(Collected data)
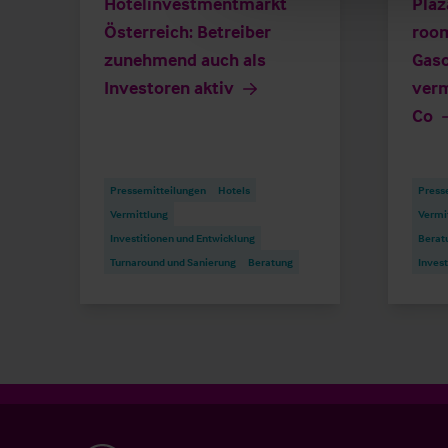
Hotelinvestmentmarkt
Plaz
Österreich: Betreiber
room
zunehmend auch als
Gaso
Investoren aktiv
verm
Co
Pressemitteilungen
Hotels
Press
Vermittlung
Vermi
Investitionen und Entwicklung
Berat
Turnaround und Sanierung
Beratung
Invest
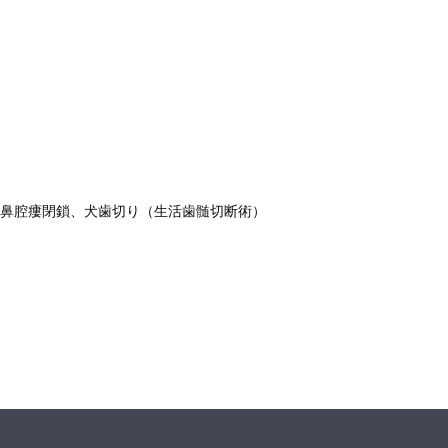
腔鼻腔瘻閉鎖、犬歯切り（生活歯髄切断術）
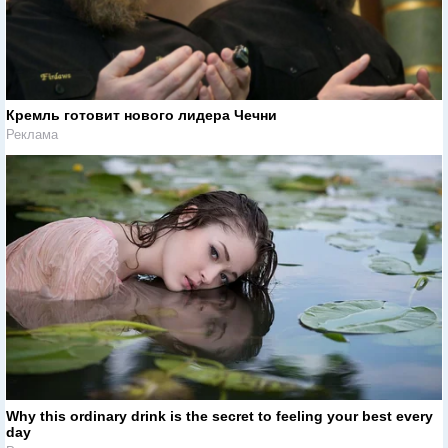
Кремль готовит нового лидера Чечни
Реклама
Why this ordinary drink is the secret to feeling your best every
day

Required work:
Transcribe the entries word for word, without their pictures.

Response to the exercise:
Hotelinvestmentmarkt
Plaz
Österreich: Betreiber
room
zunehmend auch als
Gaso
Investoren aktiv
verm
Co
Pressemitteilungen
Hotels
Press
Vermittlung
Vermi
Investitionen und Entwicklung
Berat
Turnaround und Sanierung
Beratung
Invest
腔鼻腔瘻閉鎖、犬歯切り（生活歯髄切断術）
Кремль готовит нового лидера Чечни
Реклама
Why this ordinary drink is the secret to feeling your best every
day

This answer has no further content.